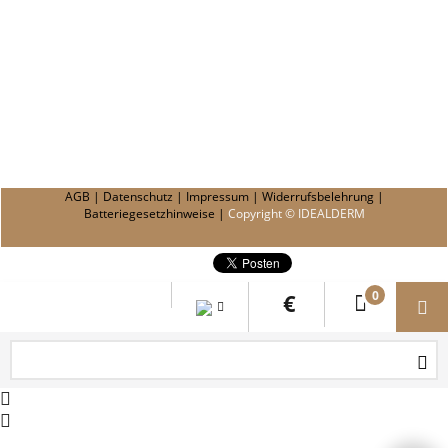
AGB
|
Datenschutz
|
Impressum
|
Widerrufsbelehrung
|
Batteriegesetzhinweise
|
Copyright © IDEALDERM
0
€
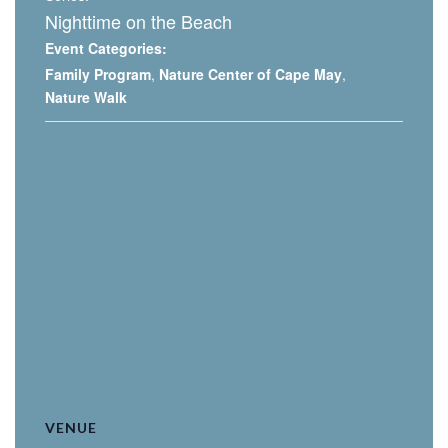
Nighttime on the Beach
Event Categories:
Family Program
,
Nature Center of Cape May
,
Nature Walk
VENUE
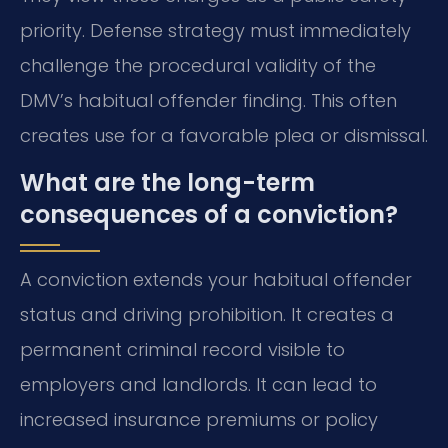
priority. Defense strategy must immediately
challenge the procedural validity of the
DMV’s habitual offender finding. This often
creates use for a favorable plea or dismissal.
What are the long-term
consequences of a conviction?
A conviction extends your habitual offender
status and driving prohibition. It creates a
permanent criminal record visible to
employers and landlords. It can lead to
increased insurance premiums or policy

—————

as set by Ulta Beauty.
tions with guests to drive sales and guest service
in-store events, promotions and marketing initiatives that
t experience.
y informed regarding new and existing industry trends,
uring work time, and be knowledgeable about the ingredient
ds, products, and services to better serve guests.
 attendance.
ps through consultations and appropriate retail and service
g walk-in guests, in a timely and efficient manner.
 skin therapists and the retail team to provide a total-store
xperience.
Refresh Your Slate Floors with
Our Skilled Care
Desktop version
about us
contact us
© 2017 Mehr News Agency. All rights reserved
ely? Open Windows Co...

—————

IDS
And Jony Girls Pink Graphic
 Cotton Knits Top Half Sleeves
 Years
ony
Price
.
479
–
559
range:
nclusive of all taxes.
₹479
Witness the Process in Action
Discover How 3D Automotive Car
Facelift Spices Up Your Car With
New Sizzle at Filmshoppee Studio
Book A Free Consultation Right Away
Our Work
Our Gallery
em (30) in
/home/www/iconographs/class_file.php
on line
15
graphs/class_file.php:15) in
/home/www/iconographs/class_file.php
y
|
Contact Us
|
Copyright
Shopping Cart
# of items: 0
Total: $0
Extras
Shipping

—————

## Activity
Scan the data for the string "Nature" and copy each line in which it occurs.

## Answer to this task
Nature Center of Cape May
Nature Walk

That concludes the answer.